#### [STUDY MATERIAL]
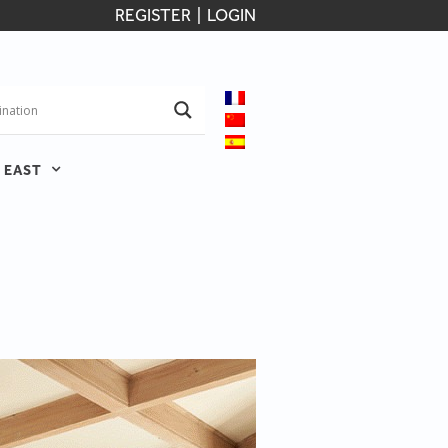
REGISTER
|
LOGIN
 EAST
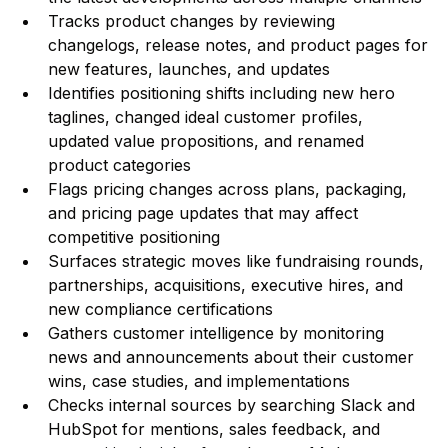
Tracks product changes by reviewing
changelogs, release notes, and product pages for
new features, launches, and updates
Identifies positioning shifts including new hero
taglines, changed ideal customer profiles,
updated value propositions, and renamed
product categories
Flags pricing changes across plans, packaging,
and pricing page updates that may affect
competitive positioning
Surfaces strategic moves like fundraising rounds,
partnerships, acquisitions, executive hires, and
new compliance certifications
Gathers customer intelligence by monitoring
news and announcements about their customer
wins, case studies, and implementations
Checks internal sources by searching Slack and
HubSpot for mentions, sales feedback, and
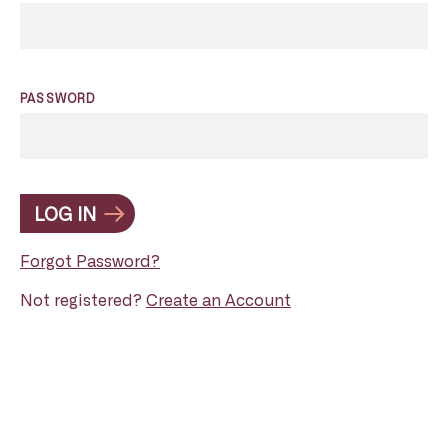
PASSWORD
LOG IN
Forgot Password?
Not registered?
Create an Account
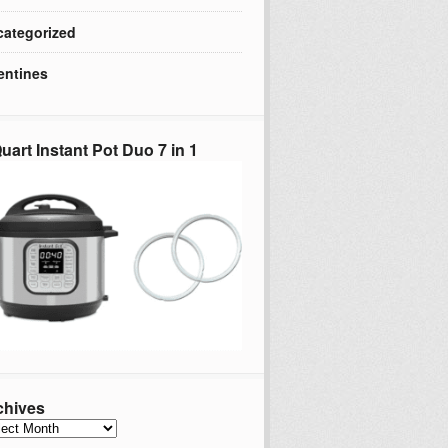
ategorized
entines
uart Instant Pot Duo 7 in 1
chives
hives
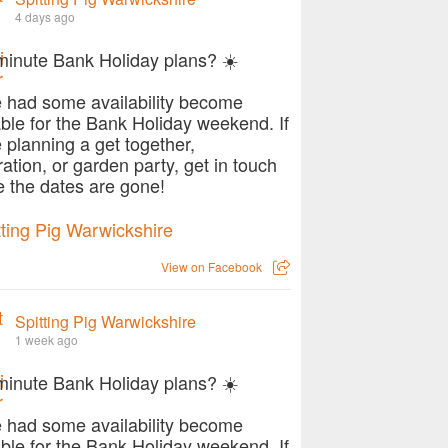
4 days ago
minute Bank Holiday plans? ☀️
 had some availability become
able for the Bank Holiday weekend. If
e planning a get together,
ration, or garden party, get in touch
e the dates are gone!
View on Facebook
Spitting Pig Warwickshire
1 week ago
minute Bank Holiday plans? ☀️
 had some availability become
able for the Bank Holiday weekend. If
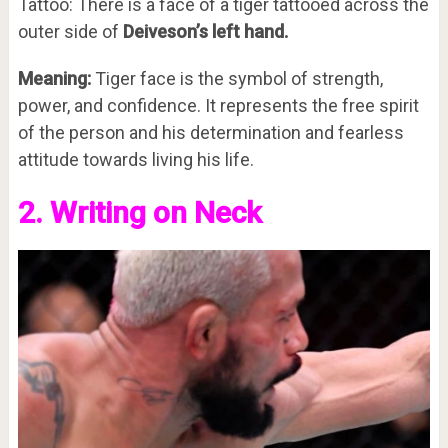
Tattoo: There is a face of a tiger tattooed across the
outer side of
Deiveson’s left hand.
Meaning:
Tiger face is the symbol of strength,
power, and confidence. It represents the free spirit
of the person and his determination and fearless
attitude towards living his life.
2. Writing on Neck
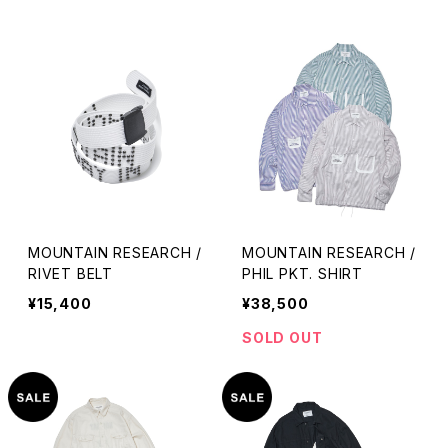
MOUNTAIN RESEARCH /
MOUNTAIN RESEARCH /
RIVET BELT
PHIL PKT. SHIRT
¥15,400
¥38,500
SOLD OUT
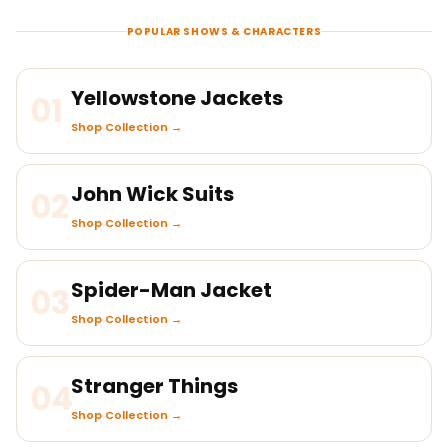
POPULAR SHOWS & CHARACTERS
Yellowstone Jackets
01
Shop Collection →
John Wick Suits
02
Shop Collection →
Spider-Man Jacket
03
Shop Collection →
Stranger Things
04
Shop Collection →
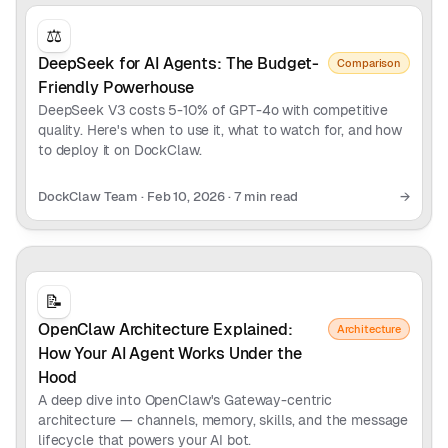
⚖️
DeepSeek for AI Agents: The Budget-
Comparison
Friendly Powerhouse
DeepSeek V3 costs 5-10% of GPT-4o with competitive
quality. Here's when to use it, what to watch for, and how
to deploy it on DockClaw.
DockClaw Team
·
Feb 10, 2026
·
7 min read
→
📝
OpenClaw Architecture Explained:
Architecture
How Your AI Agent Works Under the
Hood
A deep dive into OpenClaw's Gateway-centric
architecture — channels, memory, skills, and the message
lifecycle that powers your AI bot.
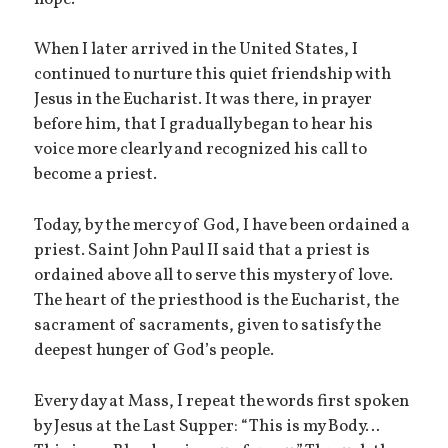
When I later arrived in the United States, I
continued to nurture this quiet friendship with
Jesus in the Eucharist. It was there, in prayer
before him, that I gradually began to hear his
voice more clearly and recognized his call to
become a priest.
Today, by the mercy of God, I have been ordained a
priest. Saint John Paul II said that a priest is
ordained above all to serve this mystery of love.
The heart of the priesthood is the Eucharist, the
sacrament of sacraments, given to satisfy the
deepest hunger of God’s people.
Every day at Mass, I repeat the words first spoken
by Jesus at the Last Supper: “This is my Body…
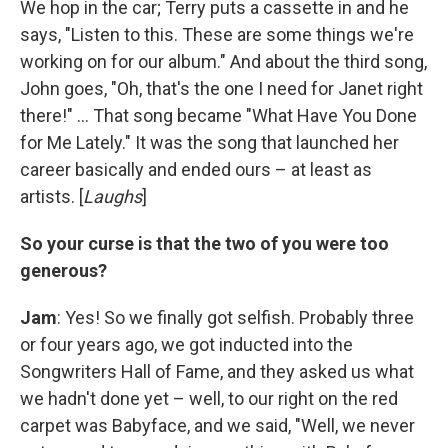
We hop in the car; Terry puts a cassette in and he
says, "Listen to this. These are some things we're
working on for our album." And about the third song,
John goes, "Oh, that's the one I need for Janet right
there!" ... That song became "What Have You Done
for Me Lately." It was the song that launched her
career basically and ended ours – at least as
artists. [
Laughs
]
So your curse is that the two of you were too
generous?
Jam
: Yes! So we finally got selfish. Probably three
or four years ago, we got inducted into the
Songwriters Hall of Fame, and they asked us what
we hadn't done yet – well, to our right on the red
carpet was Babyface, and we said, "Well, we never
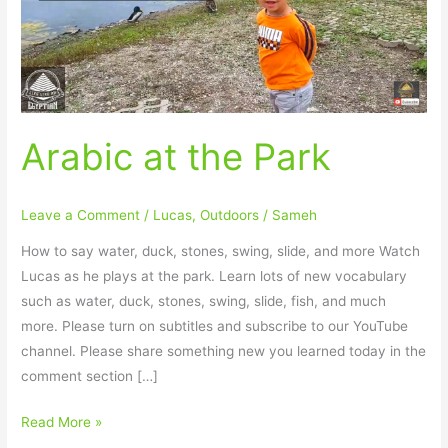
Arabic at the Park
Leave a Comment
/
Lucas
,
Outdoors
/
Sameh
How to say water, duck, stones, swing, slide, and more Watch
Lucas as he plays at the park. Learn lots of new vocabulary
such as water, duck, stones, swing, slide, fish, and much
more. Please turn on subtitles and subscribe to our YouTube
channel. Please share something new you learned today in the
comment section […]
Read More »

#### [TASK DESCRIPTION]
Restate the data word for word while omitting each picture.

#### [OUTPUT]
REGISTER
|
LOGIN
 EAST
Tracks product changes by reviewing
changelogs, release notes, and product pages for
new features, launches, and updates
Identifies positioning shifts including new hero
taglines, changed ideal customer profiles,
updated value propositions, and renamed
product categories
Flags pricing changes across plans, packaging,
and pricing page updates that may affect
competitive positioning
Surfaces strategic moves like fundraising rounds,
partnerships, acquisitions, executive hires, and
new compliance certifications
Gathers customer intelligence by monitoring
news and announcements about their customer
wins, case studies, and implementations
Checks internal sources by searching Slack and
HubSpot for mentions, sales feedback, and
PASSWORD
LOG IN
Forgot Password?
Not registered?
Create an Account
ategorized
entines
uart Instant Pot Duo 7 in 1
chives
hives
4 days ago
minute Bank Holiday plans? ☀️
 had some availability become
able for the Bank Holiday weekend. If
e planning a get together,
ration, or garden party, get in touch
e the dates are gone!
View on Facebook
Spitting Pig Warwickshire
1 week ago
minute Bank Holiday plans? ☀️
 had some availability become
able for the Bank Holiday weekend. If
Tattoo: There is a face of a tiger tattooed across the
outer side of
Deiveson’s left hand.
Meaning:
Tiger face is the symbol of strength,
power, and confidence. It represents the free spirit
of the person and his determination and fearless
attitude towards living his life.
2. Writing on Neck
MOUNTAIN RESEARCH /
MOUNTAIN RESEARCH /
RIVET BELT
PHIL PKT. SHIRT
¥15,400
¥38,500
SOLD OUT
POPULAR SHOWS & CHARACTERS
Yellowstone Jackets
01
Shop Collection →
John Wick Suits
02
Shop Collection →
Spider-Man Jacket
03
Shop Collection →
Stranger Things
04
Shop Collection →
⚖️
DeepSeek for AI Agents: The Budget-
Comparison
Friendly Powerhouse
DeepSeek V3 costs 5-10% of GPT-4o with competitive
quality. Here's when to use it, what to watch for, and how
to deploy it on DockClaw.
DockClaw Team
·
Feb 10, 2026
·
7 min read
→
📝
OpenClaw Architecture Explained:
Architecture
How Your AI Agent Works Under the
Hood
A deep dive into OpenClaw's Gateway-centric
architecture — channels, memory, skills, and the message
lifecycle that powers your AI bot.
When I later arrived in the United States, I
continued to nurture this quiet friendship with
Jesus in the Eucharist. It was there, in prayer
before him, that I gradually began to hear his
voice more clearly and recognized his call to
become a priest.
Today, by the mercy of God, I have been ordained a
priest. Saint John Paul II said that a priest is
ordained above all to serve this mystery of love.
The heart of the priesthood is the Eucharist, the
sacrament of sacraments, given to satisfy the
deepest hunger of God’s people.
Every day at Mass, I repeat the words first spoken
by Jesus at the Last Supper: “This is my Body…
We hop in the car; Terry puts a cassette in and he
says, "Listen to this. These are some things we're
working on for our album." And about the third song,
John goes, "Oh, that's the one I need for Janet right
there!" ... That song became "What Have You Done
for Me Lately." It was the song that launched her
career basically and ended ours – at least as
artists. [
Laughs
]
So your curse is that the two of you were too
generous?
Jam
: Yes! So we finally got selfish. Probably three
or four years ago, we got inducted into the
Songwriters Hall of Fame, and they asked us what
we hadn't done yet – well, to our right on the red
carpet was Babyface, and we said, "Well, we never
Arabic at the Park
Leave a Comment
/
Lucas
,
Outdoors
/
Sameh
How to say water, duck, stones, swing, slide, and more Watch
Lucas as he plays at the park. Learn lots of new vocabulary
such as water, duck, stones, swing, slide, fish, and much
more. Please turn on subtitles and subscribe to our YouTube
channel. Please share something new you learned today in the
comment section […]
Read More »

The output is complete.